WHAT YOU SHOULD DO
Report how many lines in the records hold the string "Optimization"; give the number and nothing else.

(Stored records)

=== Begin Enclosure ===

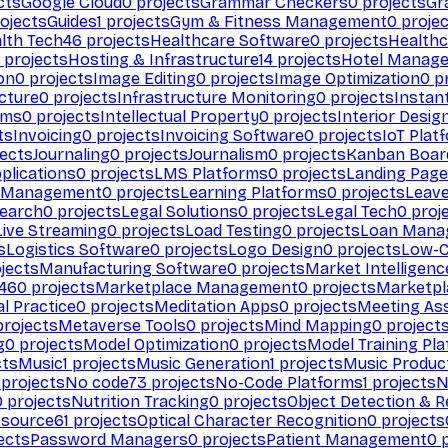
cts
Google Cloud
0
projects
Grammar Checkers
0
projects
Gr
ojects
Guides
1
projects
Gym & Fitness Management
0
projec
lth Tech
46
projects
Healthcare Software
0
projects
Healthc
projects
Hosting & Infrastructure
14
projects
Hotel Manag
ion
0
projects
Image Editing
0
projects
Image Optimization
0
pr
cture
0
projects
Infrastructure Monitoring
0
projects
Instan
rms
0
projects
Intellectual Property
0
projects
Interior Desig
ts
Invoicing
0
projects
Invoicing Software
0
projects
IoT Plat
ects
Journaling
0
projects
Journalism
0
projects
Kanban Boar
plications
0
projects
LMS Platforms
0
projects
Landing Page
g Management
0
projects
Learning Platforms
0
projects
Leav
search
0
projects
Legal Solutions
0
projects
Legal Tech
0
proj
Live Streaming
0
projects
Load Testing
0
projects
Loan Mana
s
Logistics Software
0
projects
Logo Design
0
projects
Low-C
jects
Manufacturing Software
0
projects
Market Intelligenc
460
projects
Marketplace Management
0
projects
Marketpl
l Practice
0
projects
Meditation Apps
0
projects
Meeting As
rojects
Metaverse Tools
0
projects
Mind Mapping
0
project
g
0
projects
Model Optimization
0
projects
Model Training Pl
cts
Music
1
projects
Music Generation
1
projects
Music Produc
projects
No code
73
projects
No-Code Platforms
1
projects
N
0
projects
Nutrition Tracking
0
projects
Object Detection & R
 source
61
projects
Optical Character Recognition
0
projects
ects
Password Managers
0
projects
Patient Management
0
p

=== End Enclosure ===

TASK ANSWER
2